◆ **Stored data entries**:
<<<<

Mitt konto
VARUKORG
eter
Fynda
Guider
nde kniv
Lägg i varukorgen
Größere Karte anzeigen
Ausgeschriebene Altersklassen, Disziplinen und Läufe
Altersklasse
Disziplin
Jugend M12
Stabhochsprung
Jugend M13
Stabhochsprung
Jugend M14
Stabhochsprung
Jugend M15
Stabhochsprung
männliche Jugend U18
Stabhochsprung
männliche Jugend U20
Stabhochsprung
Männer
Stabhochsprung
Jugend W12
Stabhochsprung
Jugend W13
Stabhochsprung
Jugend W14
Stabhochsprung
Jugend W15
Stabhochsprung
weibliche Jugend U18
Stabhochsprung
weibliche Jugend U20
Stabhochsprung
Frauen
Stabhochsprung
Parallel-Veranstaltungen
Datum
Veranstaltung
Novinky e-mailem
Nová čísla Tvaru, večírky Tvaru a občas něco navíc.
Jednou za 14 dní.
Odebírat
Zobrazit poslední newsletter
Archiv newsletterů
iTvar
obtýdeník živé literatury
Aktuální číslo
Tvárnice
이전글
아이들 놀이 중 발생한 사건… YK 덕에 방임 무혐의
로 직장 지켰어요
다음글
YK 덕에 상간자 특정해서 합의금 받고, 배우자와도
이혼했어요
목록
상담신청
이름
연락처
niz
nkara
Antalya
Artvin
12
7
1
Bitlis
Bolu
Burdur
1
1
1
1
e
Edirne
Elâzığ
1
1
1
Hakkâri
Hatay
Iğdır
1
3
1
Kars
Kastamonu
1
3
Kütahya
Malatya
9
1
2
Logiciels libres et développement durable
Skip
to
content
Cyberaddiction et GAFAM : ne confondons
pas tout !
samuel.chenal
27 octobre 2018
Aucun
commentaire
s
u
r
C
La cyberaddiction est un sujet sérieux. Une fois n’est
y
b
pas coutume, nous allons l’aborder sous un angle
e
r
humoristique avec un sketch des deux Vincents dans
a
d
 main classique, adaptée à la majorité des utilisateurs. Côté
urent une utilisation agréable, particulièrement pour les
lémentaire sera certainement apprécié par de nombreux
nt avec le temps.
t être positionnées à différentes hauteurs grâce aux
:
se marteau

>>>>

◆ **What is needed**: Scan the data for lines containing "avec" and copy all of them.

◆ **Solved exercise**:
humoristique avec un sketch des deux Vincents dans
nt avec le temps.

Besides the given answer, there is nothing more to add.